Proof. We repeat the calculations:
\[\begin{align*} \frac{\partial}{\partial\bar{z}}\frac{\partial (f^2)}{\partial z}&=0\\ \frac{\partial}{\partial\bar{z}}[2f\frac{\partial f}{\partial z}]&=0\\ 2\frac{\partial f}{\partial\bar{z}}\frac{\partial f}{\partial z}+2f\frac{\partial}{\partial\bar{z}}\frac{\partial f}{\partial z}&=0\\ \frac{\partial f}{\partial\bar{z}}\frac{\partial f}{\partial z}&=0 \end{align*}\]We obtain the same conclusion. $\square$
Let $f:\Omega\subset\mathbb{C}\rightarrow \mathbb{C}-[0,\infty)$ be a complex-valued harmonic function. Suppose $\log f$ is also harmonic. Prove that $f$ is either holomorphic or anti-holomorphic.
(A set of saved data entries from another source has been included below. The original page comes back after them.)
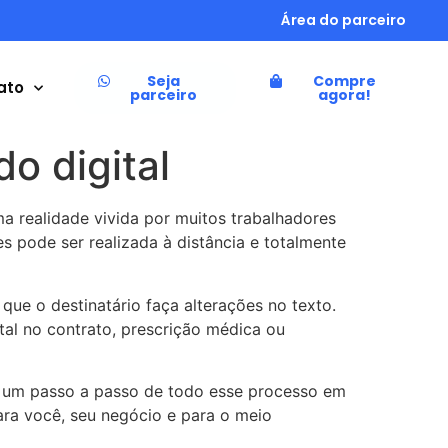
Área do parceiro
Seja
Compre
ato
parceiro
agora!
o digital
ma realidade vivida por muitos trabalhadores
s pode ser realizada à distância e totalmente
ue o destinatário faça alterações no texto.
tal no contrato, prescrição médica ou
os um passo a passo de todo esse processo em
ara você, seu negócio e para o meio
In particular, if $f$ is real-valued, then $f$ must be constant.
Proof.
\[\begin{align*} \frac{\partial}{\partial\bar{z}}\frac{\partial (\log f)}{\partial z}&=0\\ \frac{\partial}{\partial\bar{z}}[\frac{1}{f}\frac{\partial f}{\partial z}]&=0\\ \frac{\partial (1/f)}{\partial\bar{z}}\frac{\partial f}{\partial z}+\frac{1}{f}\frac{\partial}{\partial\bar{z}}\frac{\partial f}{\partial z}&=0\\ (-\frac{1}{f^2})\frac{\partial f}{\partial\bar{z}}\frac{\partial f}{\partial z}&=0\\ \frac{\partial f}{\partial\bar{z}}\frac{\partial f}{\partial z}&=0 \end{align*}\]which completes the proof. $\square$
Notice that the above arguments can be generalized to complex valued harmonic functions defined on $\mathbb{C}^n$.